● **Collected data**:
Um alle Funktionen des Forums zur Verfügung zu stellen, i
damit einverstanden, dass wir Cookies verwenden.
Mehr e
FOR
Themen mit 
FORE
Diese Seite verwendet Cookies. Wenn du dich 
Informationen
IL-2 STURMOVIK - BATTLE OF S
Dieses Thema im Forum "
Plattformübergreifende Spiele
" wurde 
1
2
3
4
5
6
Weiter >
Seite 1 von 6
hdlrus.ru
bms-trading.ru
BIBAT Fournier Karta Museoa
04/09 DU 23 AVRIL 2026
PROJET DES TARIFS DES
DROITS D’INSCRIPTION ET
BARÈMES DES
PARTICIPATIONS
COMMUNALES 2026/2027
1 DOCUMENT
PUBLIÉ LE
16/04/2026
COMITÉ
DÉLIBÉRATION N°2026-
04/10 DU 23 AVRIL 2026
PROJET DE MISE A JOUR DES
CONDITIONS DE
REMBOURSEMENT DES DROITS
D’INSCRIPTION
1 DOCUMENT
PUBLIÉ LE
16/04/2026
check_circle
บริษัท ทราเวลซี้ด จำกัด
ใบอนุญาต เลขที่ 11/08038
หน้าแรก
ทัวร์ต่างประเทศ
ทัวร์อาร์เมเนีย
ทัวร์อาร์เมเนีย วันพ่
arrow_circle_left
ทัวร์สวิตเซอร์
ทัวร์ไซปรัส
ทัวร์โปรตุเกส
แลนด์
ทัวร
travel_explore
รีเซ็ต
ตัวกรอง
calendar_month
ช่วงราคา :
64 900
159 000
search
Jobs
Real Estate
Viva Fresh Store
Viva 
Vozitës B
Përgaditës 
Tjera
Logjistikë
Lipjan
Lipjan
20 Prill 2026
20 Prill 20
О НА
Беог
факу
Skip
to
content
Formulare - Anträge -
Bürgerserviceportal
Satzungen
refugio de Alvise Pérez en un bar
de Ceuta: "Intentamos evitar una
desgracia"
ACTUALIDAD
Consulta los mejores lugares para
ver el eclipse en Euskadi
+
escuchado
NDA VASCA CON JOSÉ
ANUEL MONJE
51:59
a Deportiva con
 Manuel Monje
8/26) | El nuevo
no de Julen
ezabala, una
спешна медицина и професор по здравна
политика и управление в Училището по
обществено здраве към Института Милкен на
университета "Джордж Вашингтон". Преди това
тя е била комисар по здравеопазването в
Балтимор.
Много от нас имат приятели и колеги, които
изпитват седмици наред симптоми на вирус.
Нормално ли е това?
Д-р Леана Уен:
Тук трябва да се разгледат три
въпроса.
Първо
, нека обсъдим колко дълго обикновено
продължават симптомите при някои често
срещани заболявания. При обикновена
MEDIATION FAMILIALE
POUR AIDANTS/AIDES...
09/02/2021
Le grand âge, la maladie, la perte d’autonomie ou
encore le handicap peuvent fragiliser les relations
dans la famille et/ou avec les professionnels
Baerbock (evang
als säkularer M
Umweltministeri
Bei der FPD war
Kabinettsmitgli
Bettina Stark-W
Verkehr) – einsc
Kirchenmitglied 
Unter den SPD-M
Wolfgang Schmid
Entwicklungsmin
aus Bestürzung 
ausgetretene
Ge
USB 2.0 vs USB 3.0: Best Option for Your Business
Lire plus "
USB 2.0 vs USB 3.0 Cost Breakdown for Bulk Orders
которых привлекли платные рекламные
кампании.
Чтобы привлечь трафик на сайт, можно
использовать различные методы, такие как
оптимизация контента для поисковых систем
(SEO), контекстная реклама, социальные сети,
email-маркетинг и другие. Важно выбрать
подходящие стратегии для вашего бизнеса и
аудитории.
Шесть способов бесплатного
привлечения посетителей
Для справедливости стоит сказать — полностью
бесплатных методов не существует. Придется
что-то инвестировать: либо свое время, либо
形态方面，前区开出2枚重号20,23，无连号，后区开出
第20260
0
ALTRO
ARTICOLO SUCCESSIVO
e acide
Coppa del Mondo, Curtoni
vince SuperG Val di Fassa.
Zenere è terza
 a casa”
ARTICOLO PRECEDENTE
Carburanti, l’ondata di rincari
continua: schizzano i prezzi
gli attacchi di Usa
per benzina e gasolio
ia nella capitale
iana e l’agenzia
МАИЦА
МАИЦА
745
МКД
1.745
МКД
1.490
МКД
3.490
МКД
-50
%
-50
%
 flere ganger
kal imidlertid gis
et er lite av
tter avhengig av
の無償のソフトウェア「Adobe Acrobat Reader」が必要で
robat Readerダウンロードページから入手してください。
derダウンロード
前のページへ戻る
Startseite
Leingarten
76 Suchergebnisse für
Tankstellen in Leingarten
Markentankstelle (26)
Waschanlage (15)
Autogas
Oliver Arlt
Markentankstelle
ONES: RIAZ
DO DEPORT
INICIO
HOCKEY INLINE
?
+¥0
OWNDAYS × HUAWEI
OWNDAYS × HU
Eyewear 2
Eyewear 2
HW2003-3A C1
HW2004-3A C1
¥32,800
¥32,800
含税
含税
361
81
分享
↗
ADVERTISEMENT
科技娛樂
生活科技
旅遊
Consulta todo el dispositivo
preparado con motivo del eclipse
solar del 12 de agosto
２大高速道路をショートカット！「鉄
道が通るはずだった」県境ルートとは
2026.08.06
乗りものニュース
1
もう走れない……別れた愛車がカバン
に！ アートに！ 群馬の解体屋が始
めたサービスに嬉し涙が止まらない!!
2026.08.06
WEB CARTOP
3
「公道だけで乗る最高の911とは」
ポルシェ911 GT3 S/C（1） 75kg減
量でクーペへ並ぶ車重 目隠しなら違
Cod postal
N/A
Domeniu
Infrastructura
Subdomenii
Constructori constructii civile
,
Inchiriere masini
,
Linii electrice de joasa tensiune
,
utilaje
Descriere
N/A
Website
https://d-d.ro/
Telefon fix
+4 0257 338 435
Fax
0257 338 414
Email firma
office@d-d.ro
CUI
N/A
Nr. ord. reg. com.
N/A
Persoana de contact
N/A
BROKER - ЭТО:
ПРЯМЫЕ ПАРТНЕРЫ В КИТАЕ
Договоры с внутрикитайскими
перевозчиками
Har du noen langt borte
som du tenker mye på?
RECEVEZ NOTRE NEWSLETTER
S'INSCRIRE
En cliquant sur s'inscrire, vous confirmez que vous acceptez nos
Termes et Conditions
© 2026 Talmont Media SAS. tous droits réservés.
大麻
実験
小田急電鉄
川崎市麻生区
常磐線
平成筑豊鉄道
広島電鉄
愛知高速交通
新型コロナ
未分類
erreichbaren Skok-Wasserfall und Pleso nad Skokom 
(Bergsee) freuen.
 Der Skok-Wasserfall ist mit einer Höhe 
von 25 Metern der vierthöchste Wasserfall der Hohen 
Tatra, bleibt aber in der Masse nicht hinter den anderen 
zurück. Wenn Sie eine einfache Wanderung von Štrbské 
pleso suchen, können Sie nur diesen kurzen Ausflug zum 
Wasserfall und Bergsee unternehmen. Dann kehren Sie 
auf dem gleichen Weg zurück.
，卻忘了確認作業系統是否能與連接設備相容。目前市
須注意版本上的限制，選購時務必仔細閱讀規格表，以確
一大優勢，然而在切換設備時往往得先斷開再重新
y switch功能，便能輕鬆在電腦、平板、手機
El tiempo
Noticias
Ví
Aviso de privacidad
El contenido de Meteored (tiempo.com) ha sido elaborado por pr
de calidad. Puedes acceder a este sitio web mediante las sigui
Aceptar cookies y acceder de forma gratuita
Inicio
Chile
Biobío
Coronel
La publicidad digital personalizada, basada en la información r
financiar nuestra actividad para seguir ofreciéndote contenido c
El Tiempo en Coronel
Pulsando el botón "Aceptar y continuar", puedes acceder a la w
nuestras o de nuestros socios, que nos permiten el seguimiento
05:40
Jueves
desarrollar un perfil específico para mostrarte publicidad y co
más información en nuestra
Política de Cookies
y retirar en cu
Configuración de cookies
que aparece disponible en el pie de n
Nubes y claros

● **WHAT YOU SHOULD DO**:
Look above for the line with "arrow_circle_left" and the line with "Шесть способов бесплатного". Retype those two lines and every line between them exactly, adding nothing.

● **TASK RESPONSE**:
arrow_circle_left
ทัวร์สวิตเซอร์
ทัวร์ไซปรัส
ทัวร์โปรตุเกส
แลนด์
ทัวร
travel_explore
รีเซ็ต
ตัวกรอง
calendar_month
ช่วงราคา :
64 900
159 000
search
Jobs
Real Estate
Viva Fresh Store
Viva 
Vozitës B
Përgaditës 
Tjera
Logjistikë
Lipjan
Lipjan
20 Prill 2026
20 Prill 20
О НА
Беог
факу
Skip
to
content
Formulare - Anträge -
Bürgerserviceportal
Satzungen
refugio de Alvise Pérez en un bar
de Ceuta: "Intentamos evitar una
desgracia"
ACTUALIDAD
Consulta los mejores lugares para
ver el eclipse en Euskadi
+
escuchado
NDA VASCA CON JOSÉ
ANUEL MONJE
51:59
a Deportiva con
 Manuel Monje
8/26) | El nuevo
no de Julen
ezabala, una
спешна медицина и професор по здравна
политика и управление в Училището по
обществено здраве към Института Милкен на
университета "Джордж Вашингтон". Преди това
тя е била комисар по здравеопазването в
Балтимор.
Много от нас имат приятели и колеги, които
изпитват седмици наред симптоми на вирус.
Нормално ли е това?
Д-р Леана Уен:
Тук трябва да се разгледат три
въпроса.
Първо
, нека обсъдим колко дълго обикновено
продължават симптомите при някои често
срещани заболявания. При обикновена
MEDIATION FAMILIALE
POUR AIDANTS/AIDES...
09/02/2021
Le grand âge, la maladie, la perte d’autonomie ou
encore le handicap peuvent fragiliser les relations
dans la famille et/ou avec les professionnels
Baerbock (evang
als säkularer M
Umweltministeri
Bei der FPD war
Kabinettsmitgli
Bettina Stark-W
Verkehr) – einsc
Kirchenmitglied 
Unter den SPD-M
Wolfgang Schmid
Entwicklungsmin
aus Bestürzung 
ausgetretene
Ge
USB 2.0 vs USB 3.0: Best Option for Your Business
Lire plus "
USB 2.0 vs USB 3.0 Cost Breakdown for Bulk Orders
которых привлекли платные рекламные
кампании.
Чтобы привлечь трафик на сайт, можно
использовать различные методы, такие как
оптимизация контента для поисковых систем
(SEO), контекстная реклама, социальные сети,
email-маркетинг и другие. Важно выбрать
подходящие стратегии для вашего бизнеса и
аудитории.
Шесть способов бесплатного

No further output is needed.